Your task:
Output only the lines of the entries that follow, starting at the one with "strictly as per SOP, ensures" and running down to the one with "NTHCC urges intensified", both included and unchanged.

Exercise input:
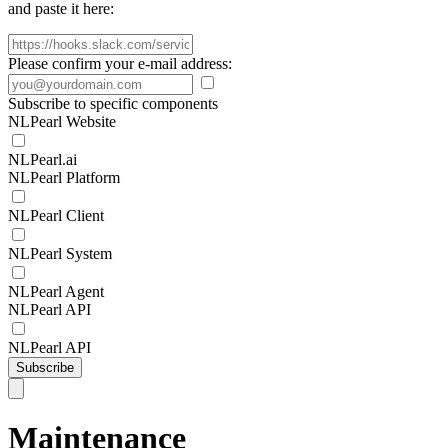
and paste it here:
Please confirm your e-mail address:
Subscribe to specific components
NLPearl Website
NLPearl.ai
NLPearl Platform
NLPearl Client
NLPearl System
NLPearl Agent
NLPearl API
NLPearl API
Subscribe
Maintenance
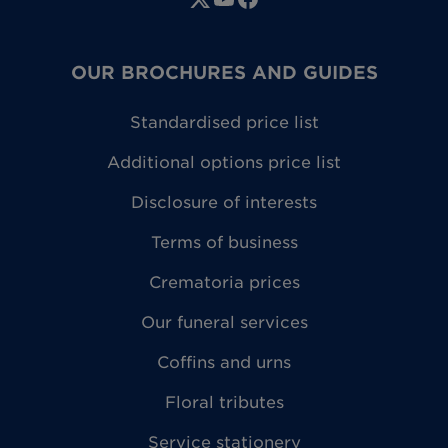
OUR BROCHURES AND GUIDES
Standardised price list
Additional options price list
Disclosure of interests
Terms of business
Crematoria prices
Our funeral services
Coffins and urns
Floral tributes
Service stationery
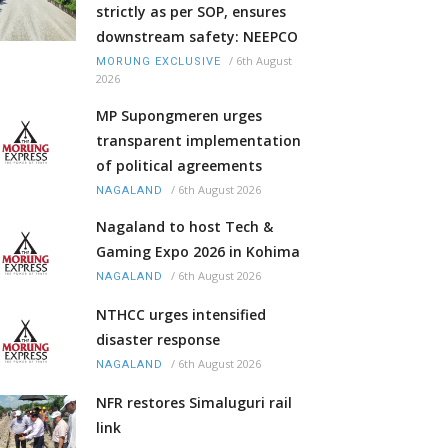
strictly as per SOP, ensures
downstream safety: NEEPCO
/
6th August
MORUNG EXCLUSIVE
2026
MP Supongmeren urges
transparent implementation
of political agreements
/
6th August 2026
NAGALAND
Nagaland to host Tech &
Gaming Expo 2026 in Kohima
/
6th August 2026
NAGALAND
NTHCC urges intensified
disaster response
/
6th August 2026
NAGALAND
NFR restores Simaluguri rail
link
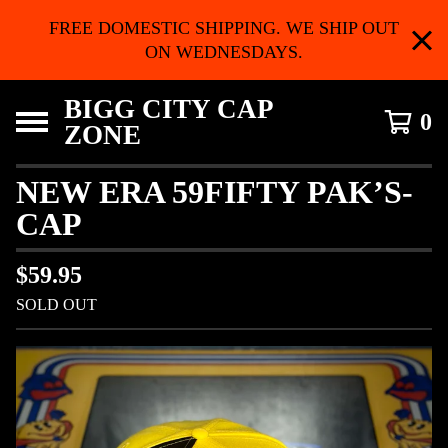
FREE DOMESTIC SHIPPING. WE SHIP OUT
ON WEDNESDAYS.
BIGG CITY CAP
0
ZONE
NEW ERA 59FIFTY PAK’S-
CAP
$
59.95
SOLD OUT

Solution to the problem:
strictly as per SOP, ensures
downstream safety: NEEPCO
/
6th August
MORUNG EXCLUSIVE
2026
MP Supongmeren urges
transparent implementation
of political agreements
/
6th August 2026
NAGALAND
Nagaland to host Tech &
Gaming Expo 2026 in Kohima
/
6th August 2026
NAGALAND
NTHCC urges intensified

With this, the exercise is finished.